# spectraply blanks



## TSM (Oct 8, 2013)

I really want to try to make an awesome slingshot with spectraply, or something similar, but all I can find online are pen turning blanks. Where can I find spectraply boards at least 5" x 5" x 1/4"? Does such a thing exist?


----------



## LVO (Sep 25, 2011)

I think Nathan at simple-shot does.....

http://www.simple-shot.com/collections/diy?page=3

I'm with ya, bud. I want to try some, too!


----------



## TSM (Oct 8, 2013)

Perfect! That's what I'm looking for. Thanks


----------



## JohnKrakatoa (Nov 28, 2013)

Or just go for a whole panel from the supplier  I think Nathan's spectraply blanks are low on stock.

http://www.cousineauwoodproducts.com/spectra-panels/


----------



## TSM (Oct 8, 2013)

JohnKrakatoa said:


> Or just go for a whole panel from the supplier  I think Nathan's spectraply blanks are low on stock.
> 
> http://www.cousineauwoodproducts.com/spectra-panels/


Thanks. I saw that after I ordered one of the Olive Shade Blanks from Simple-Shot (HURRY, ONLY 3 UNITS LEFT!). SS price also suits me a little better and I wanted something small just to try out. I will however keep http://www.cousineauwoodproducts.com/spectra-panels/ in mind for the next go round. I can certainly see doing a bunch of slingshots with this stuff. Looks so cool.


----------



## DogBox (Aug 11, 2014)

Ever seen this stuff...? expensive, but! .. http://www.rutply.com/index.html

the Dymondwood is beautiful! AND the "Stratabond" (the Blue/Gray gunstock on the front page is Stunning!!!)

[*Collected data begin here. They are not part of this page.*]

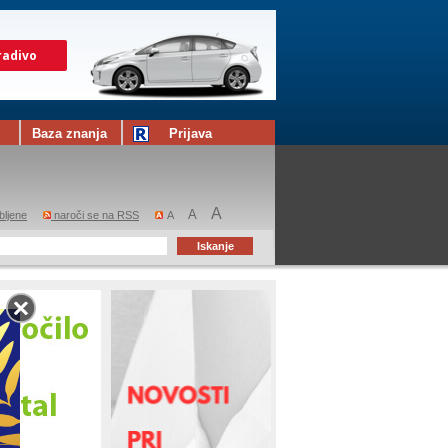
Baza znanja
Prijava
A
A
bljene
naroči se na RSS
A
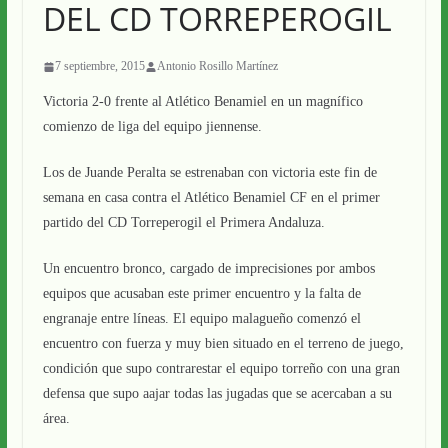
DEL CD TORREPEROGIL
7 septiembre, 2015
Antonio Rosillo Martínez
Victoria 2-0 frente al Atlético Benamiel en un magnífico
comienzo de liga del equipo jiennense.
Los de Juande Peralta se estrenaban con victoria este fin de
semana en casa contra el Atlético Benamiel CF en el primer
partido del CD Torreperogil el Primera Andaluza.
Un encuentro bronco, cargado de imprecisiones por ambos
equipos que acusaban este primer encuentro y la falta de
engranaje entre líneas. El equipo malagueño comenzó el
encuentro con fuerza y muy bien situado en el terreno de juego,
condición que supo contrarestar el equip
o torreño con una gran
defensa que supo aajar todas las jugadas que se acercaban a su
área.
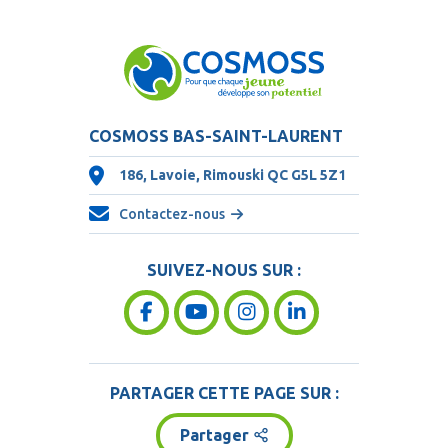
COSMOSS BAS-SAINT-LAURENT
186, Lavoie, Rimouski QC
G5L 5Z1
Contactez-nous
SUIVEZ-NOUS SUR :
PARTAGER CETTE PAGE SUR :
Partager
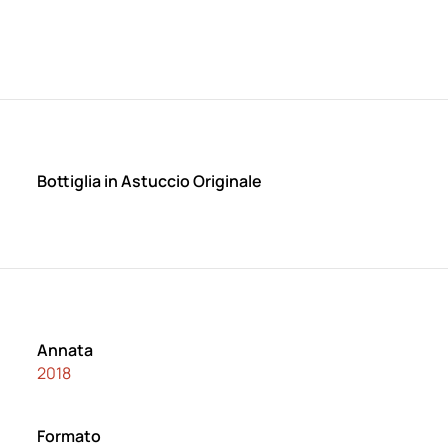
Bottiglia in Astuccio Originale
Annata
2018
Formato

I finally found where I can get a "sheet" of Baltic Birch 18mm ply, here in Aust.! 2400mm x 1200mm x 18mm AUD$188.00 !

Plenty of prototypes and sawdust in that piece!

DogBox


----------



## quarterinmynose (Jan 21, 2012)

I was lucky enough to pick up one of the Olive shade blanks awhile back. Awesome colors.

Have fun with that man. It's really cool stuff.


----------



## Creakyboy (Feb 15, 2014)

DogBox said:


> Ever seen this stuff...? expensive, but! .. http://www.rutply.com/index.html
> 
> the Dymondwood is beautiful! AND the "Stratabond" (the Blue/Gray gunstock on the front page is Stunning!!!)
> 
> ...


Where in Australia is that?


----------



## TSM (Oct 8, 2013)

Oh yeah! It just came in! Now off to the planning stage. Gonna be a busy weekend...


----------



## LVO (Sep 25, 2011)

What color is that? Looks slick


----------



## TSM (Oct 8, 2013)

LVO said:


> What color is that? Looks slick


Olive Shade. And it should be big enough for slingshot and all the swells. 6" x 6" x 3/4"


----------



## DogBox (Aug 11, 2014)

Creakyboy said:


> DogBox said:
> 
> 
> > Ever seen this stuff...? expensive, but! .. http://www.rutply.com/index.html
> ...


Not Australian... from Rutland, VI. USA...! is the Dymondwood.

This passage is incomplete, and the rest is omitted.